Jenny did get a chance to take a few pictures at the beginning of our 2012 preview party last night.  Perhaps some of them will at least give a feeling for what the shop looks like the first day of the gardening season.  I hate for anyone who couldn’t be here to miss out on the feeling of it all.  There is nothing quite like spring.  The time for plans, new ideas, getting back outdoors-and that lime green color that says spring so eloquently.     

French glazed terracotta

Our winter has been anything but.  I do not believe the ground ever froze.  I have lots of friends and colleagues in the nursery business-none of us know what to make of this.  Or what it means for the spring.  March ordinarily is a winter month for us.  It usually is milder than February, and much milder than January-but winter nonetheless.  I not only have forced bulbs in full bloom, my tulips are out of the ground.  The espaliers in the garage are breaking bud.  Today, 38 degrees and snow showers.  Tomorrow night, some say 12 degrees, others say 17.  We jut decided to go ahead with a little spring all of our own invention.  Yes, we had the heat on.   

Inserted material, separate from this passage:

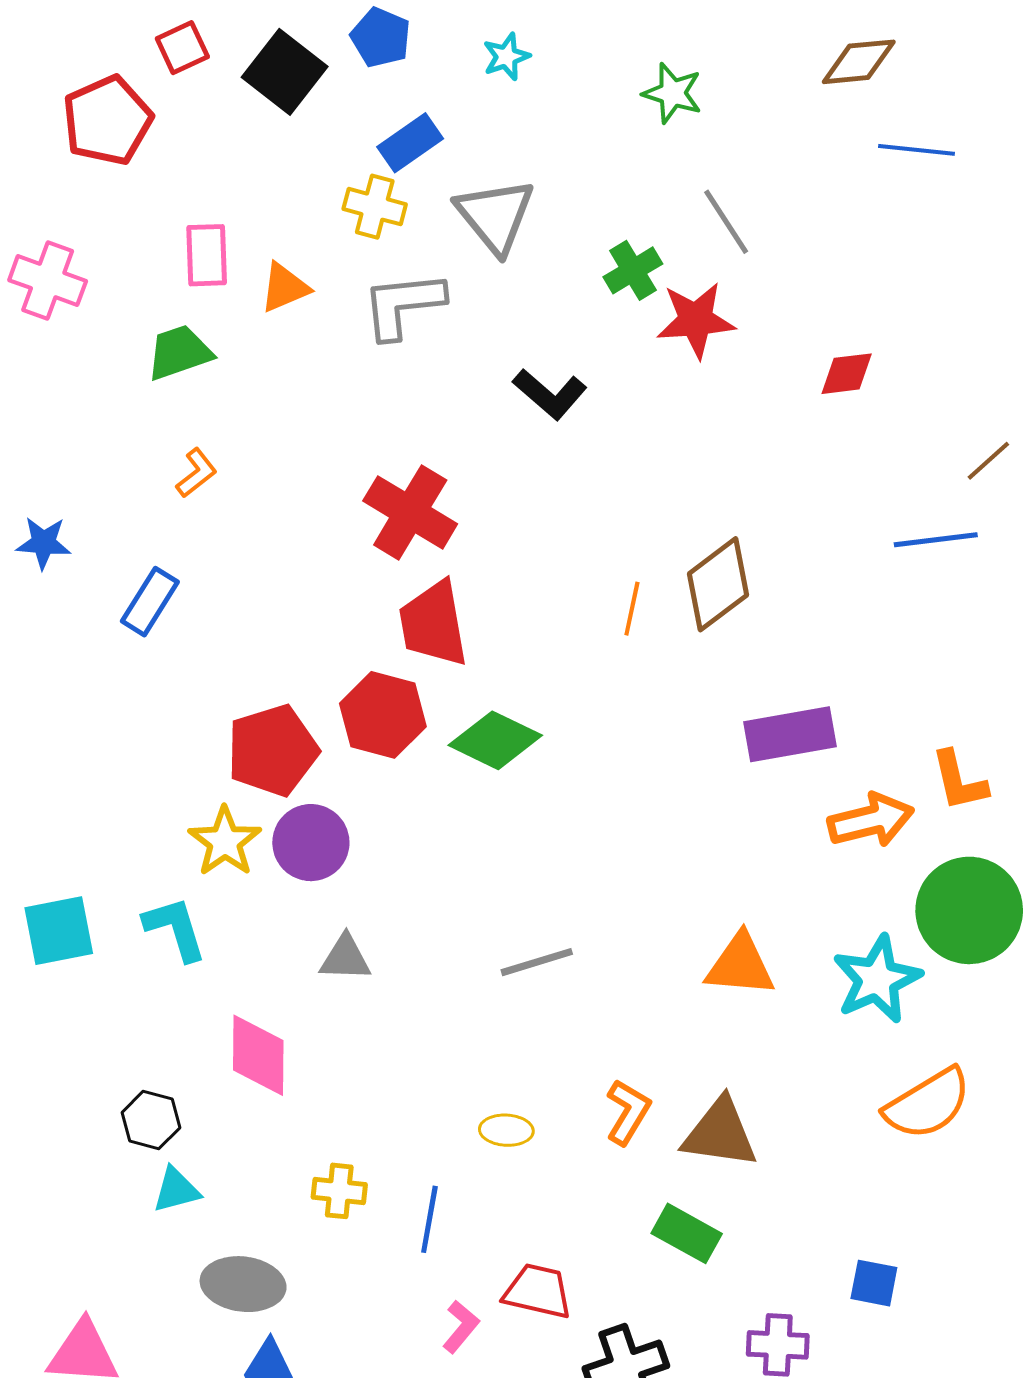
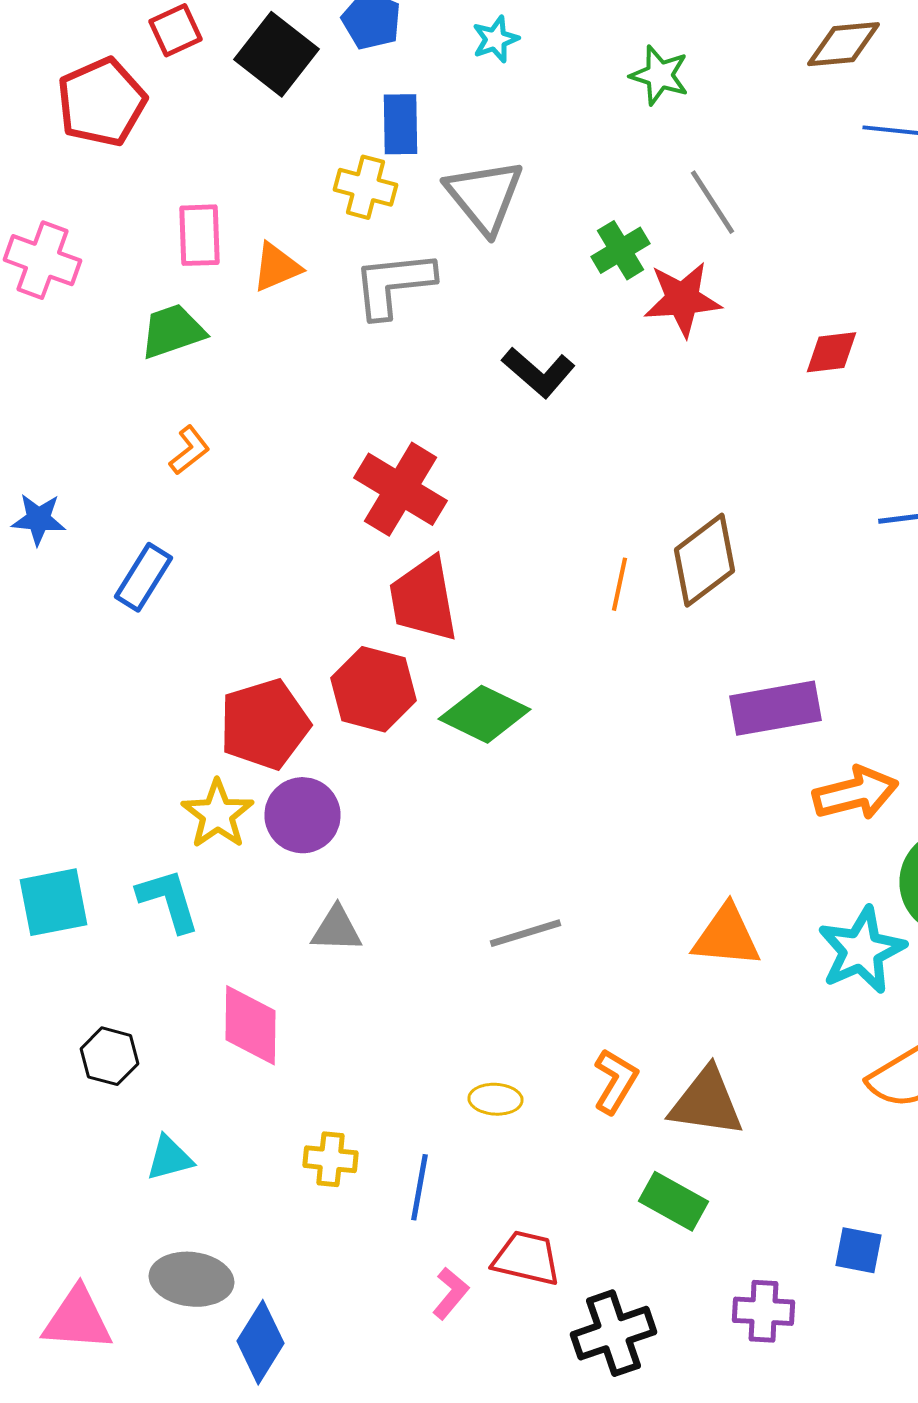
blue rectangle: (410, 143) -> (400, 124), turned -56
black hexagon: (151, 1120) -> (110, 1056), moved
gray ellipse: (243, 1284) -> (192, 1279), moved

Rob’s trip to France in September resulted in a late January ship date.  A relatively easy trip through customs meant our first container arrived while he was in Italy.  In 1`6 years, this was the first time he was not here for an unloading.  My landscape crew has worked steadily this winter, as the weather permitted such.  They played an unprecedented, but substantial role in transforming the shop from last season, to this season for the simple reason that it was possible to work. 

Detroit Garden Works

Weather of a markedly different sort is not that unusual, if you look back long enough.  I am sure there are those gardeners who lived out long and comfortingly average gardening years without so much as a blip.  My apprehension about a strikingly atypical winter is is fairly well matched by my interest and curiousity about the unknown.  So we are celebrating our usual March 1 reopening with an emphasis on spring-as that spring seems to be lurking about.   

helleborus orientalis
Rob sourced some great hellebore plants-we potted them up in plain clay pots, and set them in saucers-old fashioned, this treatment.  These spring blooming helleborus orientalis cultivars can be planted out, and enjoyed for years to come, in April.  But this moment, hellebores blooming March 1st is an enchanting promise of spring.  Lots of them went home Thursday night.

glazed French pots

The French glazed containers, antiques, and vintage garden ornament looked so good to my eye-and my gardening heart.   So many years ago we brought over containers of French pots from a number of regional poteries.  This newest group brings back so many memories of our early years.   They also are so strikingly different than the containers from years ago.  Every reference to the history of French pot making is intact, but each poterie has a contemporary interpretation of that history all their own.  These cream white glazed French pots are offered with a new option of a square base.  How I love that Rob saw fit to include these glazed bases.   How these footed urns sit now-graceful and solid. 

hellebore hybrids

Today we had lots of company-there are many other gardeners anticipating spring just as much as we are.  A vintage French wood sink on legs stuffed with hellebores-does it get any better than this? Sure it does-but for March 1st, this will better than do.

forcing spring bulbs

We did pot up and force bulbs in containers.  How I managed to get color showing March 1-I have no tips to offer other than to say our unheated garage was warmer than usual.  My potting schedule and treatment was the usual.  

We added bits of forsythia branches, moss and lichens to some of the bulb plantings in baskets. A spring scene that might help fend off the worst of this season with no name.  On the table, bunches of faux tulips to be added at that later date when the real ones have run their course.  Why not?  

forced spring bulbs

The corgis are back on duty now, after a long hiatus.  They like having visitors, just like we do.  We have coffee and sweet bites, if you have a mind to get out of the cold, and warm up to the our idea of spring.